When I first saw David McVicar’s production of Verdi’s Il Trovatore for the Met back in 2009, I remember feeling shortchanged when I left the theatre. This is an opera that thrives on white heat, and lukewarm won’t ever make do. Nine years of use have not made it more exciting, but rather duller and drearier. One could say that nobody goes to Il Trovatore for the staging, but then one would be entitled to an exciting musical performance.
Maestro Marco Armiliato is hardly the world’s most exciting conductor, but he is undeniably a reliable one who makes something of whatever he has to work with. Ths evening fulfilled some of the basic requirements: the tempi were ebullient enough, the conductor was attentive to dramatic effects and helped out his singers without making it too obvious. However, other than the world’s best anvils, the house orchestra sounds ill-at-ease in this work. Rereading what I wrote in 2009 – and what I have just written this weekend – I am forced to acknowledge that I am repeating myself, but here it goes again: the sound lacks brightness and flexibility. You actually can use a full-toned, full-powers orchestral sound in Verdi – as Herbert von Karajan had, for very exciting results, but his cast had some high-octane voices such as Elena Obrasztova.

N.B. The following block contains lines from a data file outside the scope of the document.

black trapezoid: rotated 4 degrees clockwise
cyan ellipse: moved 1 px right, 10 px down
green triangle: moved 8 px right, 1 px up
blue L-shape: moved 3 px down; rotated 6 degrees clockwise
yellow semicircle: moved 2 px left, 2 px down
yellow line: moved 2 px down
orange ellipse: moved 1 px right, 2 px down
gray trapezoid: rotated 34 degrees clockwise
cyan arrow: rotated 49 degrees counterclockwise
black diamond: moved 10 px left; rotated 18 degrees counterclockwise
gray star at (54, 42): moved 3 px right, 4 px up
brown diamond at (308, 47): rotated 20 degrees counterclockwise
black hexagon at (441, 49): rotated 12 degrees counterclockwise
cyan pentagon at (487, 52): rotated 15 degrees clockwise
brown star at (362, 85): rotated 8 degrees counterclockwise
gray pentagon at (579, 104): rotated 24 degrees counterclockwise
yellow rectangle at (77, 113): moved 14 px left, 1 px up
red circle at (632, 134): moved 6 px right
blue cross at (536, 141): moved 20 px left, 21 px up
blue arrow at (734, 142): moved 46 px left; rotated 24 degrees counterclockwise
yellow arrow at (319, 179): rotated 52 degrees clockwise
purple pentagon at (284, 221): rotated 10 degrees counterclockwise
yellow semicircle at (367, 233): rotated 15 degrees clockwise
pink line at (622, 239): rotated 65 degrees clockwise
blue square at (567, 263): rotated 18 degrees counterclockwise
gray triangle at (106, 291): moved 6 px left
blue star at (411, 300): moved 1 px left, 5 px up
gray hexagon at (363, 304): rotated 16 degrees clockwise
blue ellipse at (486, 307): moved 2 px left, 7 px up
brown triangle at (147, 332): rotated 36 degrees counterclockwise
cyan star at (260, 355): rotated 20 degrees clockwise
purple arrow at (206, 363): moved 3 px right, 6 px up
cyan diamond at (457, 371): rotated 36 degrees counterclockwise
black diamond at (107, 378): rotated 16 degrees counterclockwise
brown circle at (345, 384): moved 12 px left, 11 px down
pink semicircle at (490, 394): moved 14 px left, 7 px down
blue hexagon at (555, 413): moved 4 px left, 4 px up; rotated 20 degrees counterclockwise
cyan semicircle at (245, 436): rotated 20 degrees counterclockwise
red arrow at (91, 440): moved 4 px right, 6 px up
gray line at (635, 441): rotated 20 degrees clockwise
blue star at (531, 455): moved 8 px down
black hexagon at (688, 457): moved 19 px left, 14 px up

This evening’s group of “four best singers in the world” started off with the replacement of Italy’s favorite new lyric soprano, Maria Agresta, by Jennifer Rowley, the Met’s favorite stand-in singer this year. I had seen her previously as Tove in Schoenberg’s Gurrelieder in São Paulo and couldn’t help findint it curious to see her as Leonora. Hers is a voice forced into a sound different from the one intended by nature. In its manipulated present state, it has a nondescript tonal quality in its darkened vowels, and the insufficient focus does not truly carry it into the auditorium. When things get too high and fast, she lightens it a bit and then she manages to acquit herself quite commendably in some difficult passages, such as the cabaletta of the Miserere, Tu vedrai che amor in terra, and the ensuing duet with the baritone. As much as her hard work deserves praise, it is ultimately a performance about the mechanics. earthbound and short in expression.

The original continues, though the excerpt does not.